# if your up right now check this out



## Bubba Bear (Dec 20, 2006)

right now and for the next 2 hrs on the History chanel they are doing a story on ilegal drugs....I am a history buff and love the History chanel ....I have beem watching this story for 15 minutes and its great...so if your awake you should turn on the history chanel....


----------



## Bubba Bear (Dec 20, 2006)

I dont know if snyone watched but it was very educating........to outlaw taking drugs is realy against the constitution........if yall ever see it on again I would highly recomend you see it.......


----------



## THE BROTHER'S GRUNT (Dec 20, 2006)

Bubba Bear said:
			
		

> I dont know if snyone watched but it was very educating........to outlaw taking drugs is realy against the constitution........if yall ever see it on again I would highly recomend you see it.......

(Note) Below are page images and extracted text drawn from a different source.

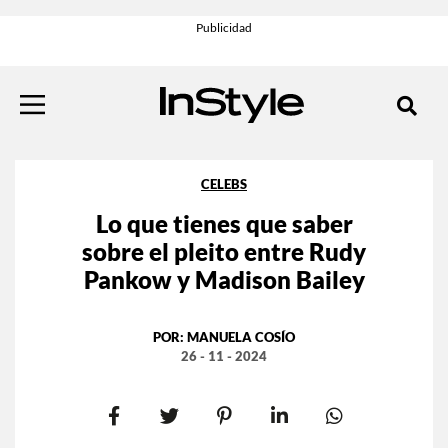
CELEBS
Lo que tienes que saber
sobre el pleito entre Rudy
Pankow y Madison Bailey
POR:
MANUELA COSÍO
26 - 11 - 2024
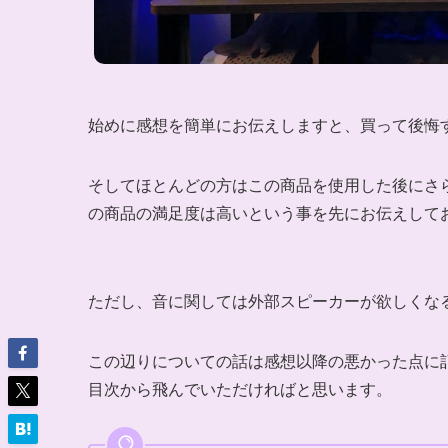
始めに感想を簡単にお伝えしますと、買って後悔
そしてほとんどの方はこの商品を使用した後にさ
の商品の
満足度は高い
という事を先にお伝えして
ただし、音に関しては
外部スピーカーが欲しくな
この辺りについての話は感想以降の悪かった点に
目次から飛んでいただければと思います。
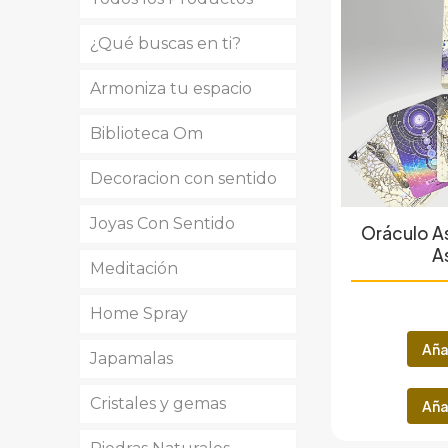
¿Qué buscas en ti?
Armoniza tu espacio
Amor Propio
Biblioteca Om
Calma
Altares
Decoracion con sentido
Conexión
Amuletos
Biblias
Joyas Con Sentido
Esenciales para
Armonizadores
Libros
Oráculo A
comenzar
A
Meditación
Chakras
Oráculos y Tarot
Aros
Limpieza y
Home Spray
Cuencos
Colgantes
Protección
Aña
Japamalas
Deidades
Gotas de Cuarzo
Pulseras
Cristales y gemas
Inciensos
Llamadores de
Aña
Angeles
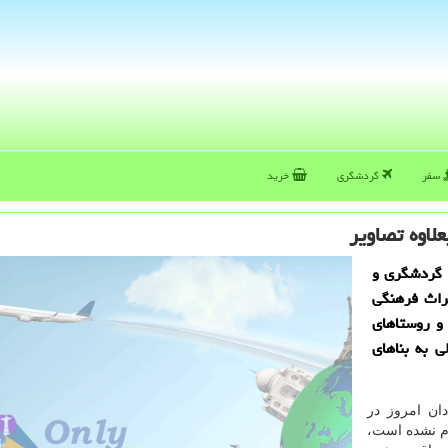
سفر
گردشگری
خرید
لاوه تصاویر
 گردشگری و
راث فرهنگی
و روستاهای
ی به بناهای
ه ۴.۹ ریشتری بامدادان امروز در
ام نشده است،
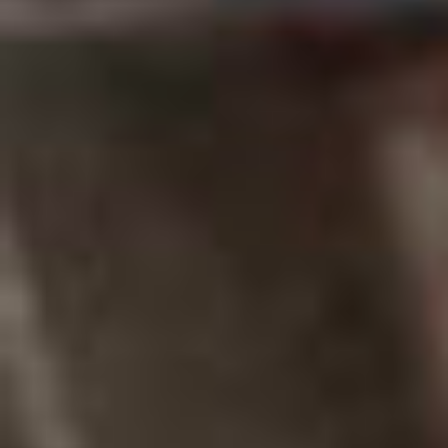
FILM DISPONIBILI PER PROIEZIONI
VAI ALLA SCHEDA
VAI ALLA SCHEDA
VAI ALLA SCHEDA
+39 376 1498787
info@moovioole.it
Mon - Fri 9:00am - 18:00 pm
mOOviOOle srl - via Do Giuseppe Rizzi, nr 26 - 36061 Bassano
del Grappa - CAP. SOC. 12000 € - Num REA VI - 327321 - P. IVA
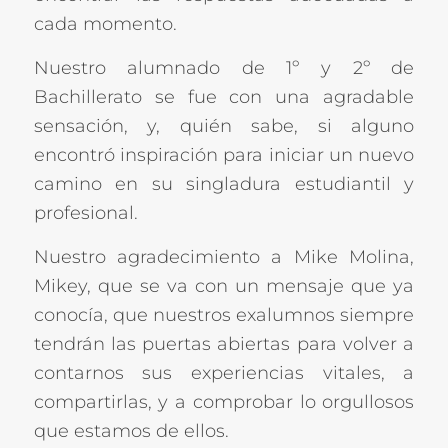
cada momento.
Nuestro alumnado de 1º y 2º de
Bachillerato se fue con una agradable
sensación, y, quién sabe, si alguno
encontró inspiración para iniciar un nuevo
camino en su singladura estudiantil y
profesional.
Nuestro agradecimiento a Mike Molina,
Mikey, que se va con un mensaje que ya
conocía, que nuestros exalumnos siempre
tendrán las puertas abiertas para volver a
contarnos sus experiencias vitales, a
compartirlas, y a comprobar lo orgullosos
que estamos de ellos.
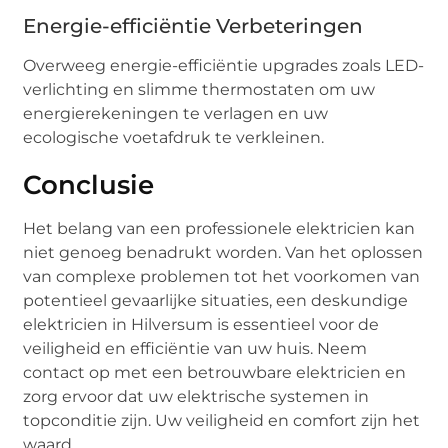
Energie-efficiëntie Verbeteringen
Overweeg energie-efficiëntie upgrades zoals LED-
verlichting en slimme thermostaten om uw
energierekeningen te verlagen en uw
ecologische voetafdruk te verkleinen.
Conclusie
Het belang van een professionele elektricien kan
niet genoeg benadrukt worden. Van het oplossen
van complexe problemen tot het voorkomen van
potentieel gevaarlijke situaties, een deskundige
elektricien in Hilversum is essentieel voor de
veiligheid en efficiëntie van uw huis. Neem
contact op met een betrouwbare elektricien en
zorg ervoor dat uw elektrische systemen in
topconditie zijn. Uw veiligheid en comfort zijn het
waard.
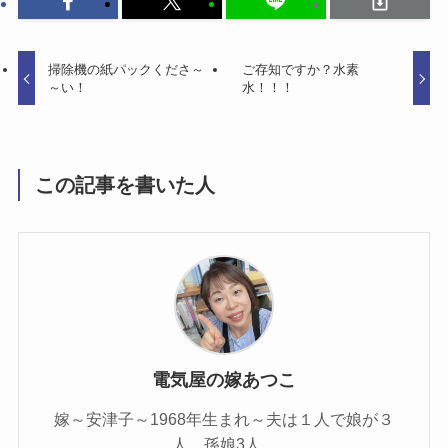
掃除機の紙パックくださ～
ご存知ですか？水素
～い！
水！！！
この記事を書いた人
電気屋の嫁あつこ
嫁～安津子～1968年生まれ～夫は１人で娘が３
人、孫娘3人。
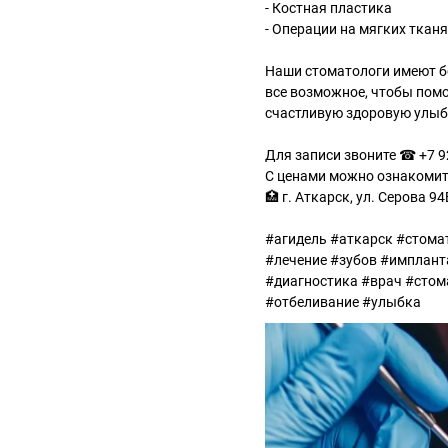
- Костная пластика
- Операции на мягких тканя
Наши стоматологи имеют б
все возможное, чтобы помо
счастливую здоровую улыб
⠀
Для записи звоните ☎ +7 9
С ценами можно ознакомить
🏥 г. Аткарск, ул. Серова 94
#агидель #аткарск #стома
#лечение #зубов #имплант
#диагностика #врач #стом
#отбеливание #улыбка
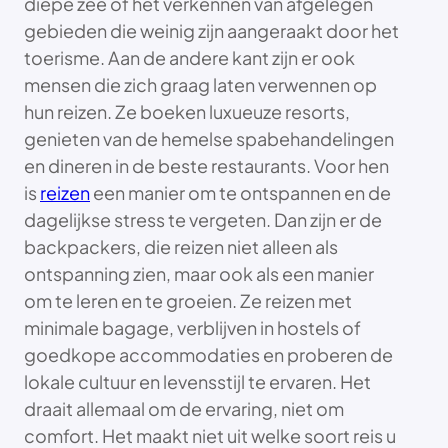
diepe zee of het verkennen van afgelegen
gebieden die weinig zijn aangeraakt door het
toerisme. Aan de andere kant zijn er ook
mensen die zich graag laten verwennen op
hun reizen. Ze boeken luxueuze resorts,
genieten van de hemelse spabehandelingen
en dineren in de beste restaurants. Voor hen
is
reizen
een manier om te ontspannen en de
dagelijkse stress te vergeten. Dan zijn er de
backpackers, die reizen niet alleen als
ontspanning zien, maar ook als een manier
om te leren en te groeien. Ze reizen met
minimale bagage, verblijven in hostels of
goedkope accommodaties en proberen de
lokale cultuur en levensstijl te ervaren. Het
draait allemaal om de ervaring, niet om
comfort. Het maakt niet uit welke soort reis u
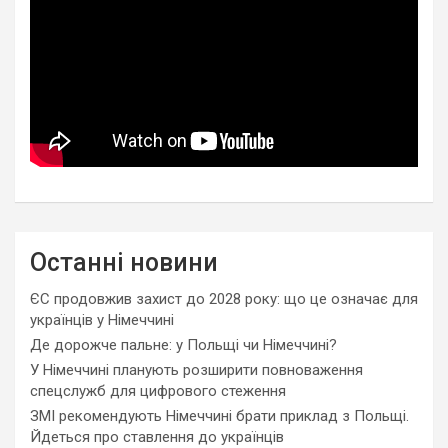
Останні новини
ЄС продовжив захист до 2028 року: що це означає для
українців у Німеччині
Де дорожче пальне: у Польщі чи Німеччині?
У Німеччині планують розширити повноваження
спецслужб для цифрового стеження
ЗМІ рекомендують Німеччині брати приклад з Польщі.
Йдеться про ставлення до українців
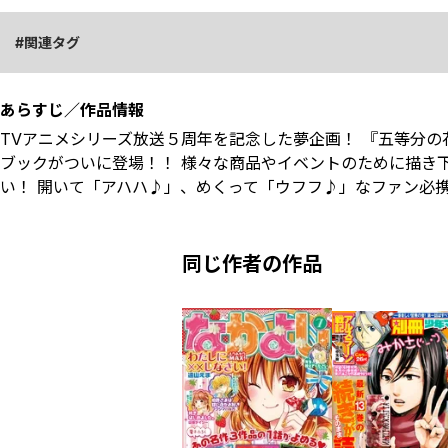
関連タグ
あらすじ／作品情報
TVアニメシリーズ放送５周年を記念した夢企画！ 『五等分の
ブックがついに登場！！ 様々な商品やイベントのために描き
い！ 開いて「アハハ♪」、めくって「ウフフ♪」なファン必
同じ作者の作品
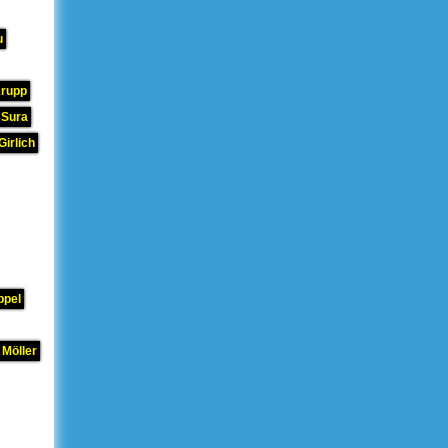
u
Krupp
 Sura
Girlich
ppel
 Möller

*Whats up Bubba Bear. That was on a month or so ago and was great. I would agree if you have never seen it be sure and check it out. :aok: *


----------



## Bubba Bear (Dec 20, 2006)

hey grunt...I started my vacation yesterday...I have 19 days off before I have to go back...doing some work around the house then the wife an I are heading up to Virginia for a week..........so I am up late reformating my laptop to take on the trip.......I did tape the documentry.....


----------



## thedutchmaster3 (Dec 27, 2006)

yea man they play those things every few months...its called illegal drugs and how they got that way...they have one for cocaine, marijuana, and lsd


----------



## night501 (Jan 4, 2007)

yeah i have them all tivo'ed


----------



## Droster (Jan 21, 2007)

Ive only seen the Coke one. I really wanna see the marijuana one.


----------



## Bojok (Jan 21, 2007)

Here Droster iv'e got it for ya
http://www.youtube.com/watch?v=EJr7a7aqEvE
Here are a couple other good video's
http://www.youtube.com/watch?v=gdGGVn5dMN8
http://www.youtube.com/watch?v=3JiBPmegslc
http://www.youtube.com/watch?v=QQNKa0aScck

:bong: :smoke1: :ccc: :48: :bong2: :bongin: :joint:


----------



## Brouli (Jan 21, 2007)

Thanks BOJOK thats what i was trying to find


----------



## Sticky_Budz (Jan 22, 2007)

hey thanx for the links that stuff was very interesting:bongin:  makes me want to grow grow and grow lol


----------



## allgrownup (Mar 7, 2007)

Your links are removed now, think you could shoot me an email with em'

How else could i see those?


----------



## Bojok (Mar 7, 2007)

TheHistory channel  probably took them off because of all the copyright infringement things happening with you tube. I'll see if I can find them somewhere else and if I do I'll post them to this thread........


----------